=== WHAT YOU HAVE TO DO ===
Which lines of the entries contain the string "ligament"? Please find them and copy them.

----

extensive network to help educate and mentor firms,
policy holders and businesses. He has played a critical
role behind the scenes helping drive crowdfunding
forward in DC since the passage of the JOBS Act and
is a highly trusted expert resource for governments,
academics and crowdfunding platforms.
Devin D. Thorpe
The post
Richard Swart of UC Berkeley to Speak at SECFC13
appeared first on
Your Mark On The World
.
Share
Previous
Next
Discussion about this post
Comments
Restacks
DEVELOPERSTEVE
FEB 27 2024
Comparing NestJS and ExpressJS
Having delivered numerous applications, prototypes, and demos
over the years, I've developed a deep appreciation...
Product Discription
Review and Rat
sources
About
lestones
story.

----

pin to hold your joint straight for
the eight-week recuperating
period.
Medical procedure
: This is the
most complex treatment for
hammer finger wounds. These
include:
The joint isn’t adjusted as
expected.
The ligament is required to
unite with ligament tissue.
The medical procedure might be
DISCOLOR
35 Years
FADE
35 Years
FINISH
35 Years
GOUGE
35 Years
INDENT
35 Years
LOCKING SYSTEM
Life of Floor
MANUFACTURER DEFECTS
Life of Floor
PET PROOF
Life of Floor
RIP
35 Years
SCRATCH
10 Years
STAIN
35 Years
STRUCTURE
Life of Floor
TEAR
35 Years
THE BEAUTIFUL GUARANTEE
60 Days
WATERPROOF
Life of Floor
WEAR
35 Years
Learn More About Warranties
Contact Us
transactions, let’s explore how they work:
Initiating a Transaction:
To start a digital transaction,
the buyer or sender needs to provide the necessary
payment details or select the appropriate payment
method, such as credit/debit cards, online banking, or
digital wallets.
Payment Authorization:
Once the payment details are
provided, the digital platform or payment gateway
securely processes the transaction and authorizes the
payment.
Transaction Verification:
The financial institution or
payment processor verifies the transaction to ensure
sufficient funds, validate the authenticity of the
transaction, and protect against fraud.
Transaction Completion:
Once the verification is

----

=== THE ANSWER ===
The ligament is required to
unite with ligament tissue.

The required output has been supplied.